Task instructions: Only the lines from the one with "This screenshot has height=938, width=1002." through the last belong in the output; print them exactly as given below.

Collected data entries
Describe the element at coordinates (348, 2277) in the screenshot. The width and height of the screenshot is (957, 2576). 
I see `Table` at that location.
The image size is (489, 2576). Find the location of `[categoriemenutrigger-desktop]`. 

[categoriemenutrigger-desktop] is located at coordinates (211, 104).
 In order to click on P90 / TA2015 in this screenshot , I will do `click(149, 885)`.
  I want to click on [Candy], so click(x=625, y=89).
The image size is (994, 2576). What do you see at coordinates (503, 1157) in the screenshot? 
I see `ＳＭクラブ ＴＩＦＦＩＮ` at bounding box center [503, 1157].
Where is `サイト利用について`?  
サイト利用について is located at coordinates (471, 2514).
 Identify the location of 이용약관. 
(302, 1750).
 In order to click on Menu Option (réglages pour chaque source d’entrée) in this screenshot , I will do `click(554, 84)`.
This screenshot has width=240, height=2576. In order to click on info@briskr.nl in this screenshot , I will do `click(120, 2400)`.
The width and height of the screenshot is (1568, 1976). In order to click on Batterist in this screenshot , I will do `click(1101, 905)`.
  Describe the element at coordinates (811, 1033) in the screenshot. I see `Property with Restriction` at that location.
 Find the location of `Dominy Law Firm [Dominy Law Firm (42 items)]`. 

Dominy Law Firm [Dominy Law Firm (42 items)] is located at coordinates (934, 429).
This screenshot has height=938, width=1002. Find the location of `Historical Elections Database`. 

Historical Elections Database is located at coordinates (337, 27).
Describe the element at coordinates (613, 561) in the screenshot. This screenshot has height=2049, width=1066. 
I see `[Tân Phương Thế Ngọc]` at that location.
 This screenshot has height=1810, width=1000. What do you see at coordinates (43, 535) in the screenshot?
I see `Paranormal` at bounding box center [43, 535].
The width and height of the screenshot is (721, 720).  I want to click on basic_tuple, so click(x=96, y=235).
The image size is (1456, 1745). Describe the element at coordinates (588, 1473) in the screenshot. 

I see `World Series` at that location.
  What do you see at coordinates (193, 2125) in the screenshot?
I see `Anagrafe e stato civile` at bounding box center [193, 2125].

Your response:
This screenshot has height=938, width=1002. Find the location of `Historical Elections Database`. 

Historical Elections Database is located at coordinates (337, 27).
Describe the element at coordinates (613, 561) in the screenshot. This screenshot has height=2049, width=1066. 
I see `[Tân Phương Thế Ngọc]` at that location.
 This screenshot has height=1810, width=1000. What do you see at coordinates (43, 535) in the screenshot?
I see `Paranormal` at bounding box center [43, 535].
The width and height of the screenshot is (721, 720).  I want to click on basic_tuple, so click(x=96, y=235).
The image size is (1456, 1745). Describe the element at coordinates (588, 1473) in the screenshot. 

I see `World Series` at that location.
  What do you see at coordinates (193, 2125) in the screenshot?
I see `Anagrafe e stato civile` at bounding box center [193, 2125].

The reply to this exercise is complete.